Collected data entries:
*-*-*

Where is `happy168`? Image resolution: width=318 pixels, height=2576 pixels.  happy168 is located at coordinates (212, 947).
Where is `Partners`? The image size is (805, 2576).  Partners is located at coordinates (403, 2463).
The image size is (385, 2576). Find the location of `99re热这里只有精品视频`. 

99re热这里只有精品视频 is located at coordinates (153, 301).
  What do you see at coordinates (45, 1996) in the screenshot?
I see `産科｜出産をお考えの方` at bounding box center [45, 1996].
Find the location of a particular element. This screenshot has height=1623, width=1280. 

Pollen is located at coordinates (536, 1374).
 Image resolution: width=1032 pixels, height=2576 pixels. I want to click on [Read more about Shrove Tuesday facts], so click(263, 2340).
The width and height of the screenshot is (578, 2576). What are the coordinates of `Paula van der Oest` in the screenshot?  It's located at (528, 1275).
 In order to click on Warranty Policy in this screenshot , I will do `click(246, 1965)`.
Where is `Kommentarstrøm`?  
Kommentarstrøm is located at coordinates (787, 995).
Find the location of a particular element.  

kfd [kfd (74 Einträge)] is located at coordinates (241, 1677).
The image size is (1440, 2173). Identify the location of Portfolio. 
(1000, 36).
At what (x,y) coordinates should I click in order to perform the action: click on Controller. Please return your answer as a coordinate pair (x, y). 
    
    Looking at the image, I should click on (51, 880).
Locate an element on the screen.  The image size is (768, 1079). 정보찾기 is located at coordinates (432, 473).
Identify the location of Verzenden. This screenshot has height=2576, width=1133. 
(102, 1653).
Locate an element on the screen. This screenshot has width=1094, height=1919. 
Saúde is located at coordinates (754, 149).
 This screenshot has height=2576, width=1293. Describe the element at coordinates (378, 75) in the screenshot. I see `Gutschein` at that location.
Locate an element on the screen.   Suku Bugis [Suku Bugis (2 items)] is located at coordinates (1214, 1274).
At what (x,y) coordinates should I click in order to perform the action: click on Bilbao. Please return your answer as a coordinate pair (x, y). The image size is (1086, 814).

*-*-*

§ WHAT IS BEING ASKED:
Please give back the entries above, unchanged and complete.

§ WRITTEN ANSWER:
Where is `happy168`? Image resolution: width=318 pixels, height=2576 pixels.  happy168 is located at coordinates (212, 947).
Where is `Partners`? The image size is (805, 2576).  Partners is located at coordinates (403, 2463).
The image size is (385, 2576). Find the location of `99re热这里只有精品视频`. 

99re热这里只有精品视频 is located at coordinates (153, 301).
  What do you see at coordinates (45, 1996) in the screenshot?
I see `産科｜出産をお考えの方` at bounding box center [45, 1996].
Find the location of a particular element. This screenshot has height=1623, width=1280. 

Pollen is located at coordinates (536, 1374).
 Image resolution: width=1032 pixels, height=2576 pixels. I want to click on [Read more about Shrove Tuesday facts], so click(263, 2340).
The width and height of the screenshot is (578, 2576). What are the coordinates of `Paula van der Oest` in the screenshot?  It's located at (528, 1275).
 In order to click on Warranty Policy in this screenshot , I will do `click(246, 1965)`.
Where is `Kommentarstrøm`?  
Kommentarstrøm is located at coordinates (787, 995).
Find the location of a particular element.  

kfd [kfd (74 Einträge)] is located at coordinates (241, 1677).
The image size is (1440, 2173). Identify the location of Portfolio. 
(1000, 36).
At what (x,y) coordinates should I click in order to perform the action: click on Controller. Please return your answer as a coordinate pair (x, y). 
    
    Looking at the image, I should click on (51, 880).
Locate an element on the screen.  The image size is (768, 1079). 정보찾기 is located at coordinates (432, 473).
Identify the location of Verzenden. This screenshot has height=2576, width=1133. 
(102, 1653).
Locate an element on the screen. This screenshot has width=1094, height=1919. 
Saúde is located at coordinates (754, 149).
 This screenshot has height=2576, width=1293. Describe the element at coordinates (378, 75) in the screenshot. I see `Gutschein` at that location.
Locate an element on the screen.   Suku Bugis [Suku Bugis (2 items)] is located at coordinates (1214, 1274).
At what (x,y) coordinates should I click in order to perform the action: click on Bilbao. Please return your answer as a coordinate pair (x, y). The image size is (1086, 814).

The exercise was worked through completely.